Querida Dra. Ruth Nussenszweig:
Li recentemente que a Organização Mundial da Saúde aprovou o uso de uma vacina para a malária na África, ainda que com baixa capacidade protetora. Pensei no que a senhora, que dedicou sua vida a entender a doença, diria sobre isso. Desde que sua família veio da Áustria para o Brasil, fugindo do regime nazista, a senhora mostrava que seguiria a medicina, como seus país. Na Universidade de São Paulo (USP), conheceu o Vitor, com o qual faria estudos decisivos sobre diagnóstico e profilaxia da Doença de Chagas. Quando será que a senhora teve a ideia de purificar parasitas da saliva do mosquito para desenvolver uma vacina contra a malária? Seu trabalho foi reconhecido internacionalmente, e a senhora acabou sendo a primeira mulher a chefiar o Departamento de Parasitologia da New York University (NYU). Sem nunca descuidar dos três filhos, a senhora e o Vitor foram pioneiros em tantas coisas, na NYU e no mundo.
Falam que seu compromisso com o trabalho não conhecia limites. Quem pratica esse tipo de dedicação tem urgência. Como daquela vez em 1972 em que a senhora convenceu a Antoniana Kretlli a lhe trazer um macaquinho infectado com Plasmodium até os EUA, num avião da Varig. Imagino o furor nos aeroportos – e nos passageiros! Mas, já no dia da chegada, em um laboratório no East Side, numa Nova York coberta pela neve, duas jovens brasileiras conspiravam para erradicar a malária.

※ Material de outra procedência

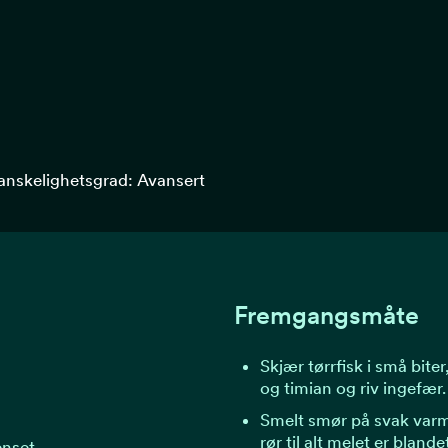
anskelighetsgrad: Avansert
Fremgangsmåte
Skjær tørrfisk i små biter
og timian og riv ingefær.
Smelt smør på svak varme
rør til alt melet er blande
enset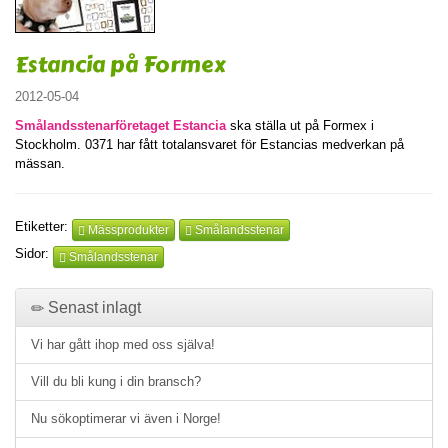
Estancia på Formex
2012-05-04
Smålandsstenarföretaget Estancia
ska ställa ut på Formex i
Stockholm. 0371 har fått totalansvaret för Estancias medverkan på
mässan.
Etiketter:
Mässprodukter
Smålandsstenar
Sidor:
Smålandsstenar
Senast inlagt
Vi har gått ihop med oss själva!
Vill du bli kung i din bransch?
Nu sökoptimerar vi även i Norge!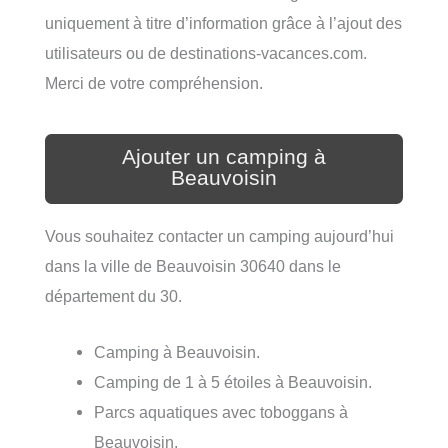
uniquement à titre d’information grâce à l’ajout des
utilisateurs ou de destinations-vacances.com.
Merci de votre compréhension.
Ajouter un camping à
Beauvoisin
Vous souhaitez contacter un camping aujourd’hui
dans la ville de Beauvoisin 30640 dans le
département du 30.
Camping à Beauvoisin.
Camping de 1 à 5 étoiles à Beauvoisin.
Parcs aquatiques avec toboggans à
Beauvoisin.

Nunca vou esquecer de vê-la falar, num congresso internacional sobre vacinas no Rio, há alguns anos. A senhora estava tão feliz de estar no Brasil que começou a palestra em português. Lembro do silencio respeitoso da audiência – ninguém se mexeu –, muito embora apenas os brasileiros presentes estivessem entendendo. Mas a importância do seu trabalho tinha língua própria. Logo a senhora se deu conta, e trocou naturalmente para o inglês; liderança não tem nacionalidade, e todos ali compreendiam isso.
A senhora nos deixou neste mês, aos 89 anos. Talvez tenha sido mesmo melhor para a sua família ter sido forçada a emigrar do Brasil para os EUA, ao ver a ditadura militar ceifar pensamentos. Na NYU, a senhora e o Vitor tiveram verba e apoio, conseguiram avançar muito mais no estudo da malária. Ali, foram mentores de vários cientistas brasileiros importantes, que depois de terminarem o treinamento com vocês, retornaram ao país quando houve a abertura política. Sem falar nos seus filhos, especialmente o Michel. Esse anda na lista de candidatos ao Nobel por muito tempo, e deve ganhar, pois é hoje quem tem a maior chance de encontrar uma cura para a aids. Talvez seja este mesmo o triste destino do Brasil: deixar derramar por entre os dedos todo o talento e a paixão que inspiram, apenas para vê-los florescer e colher louros em terras onde se acolhe a grandeza. Mas a inspiração que a senhora trouxe e trará, essa fica no nosso coração, para sempre.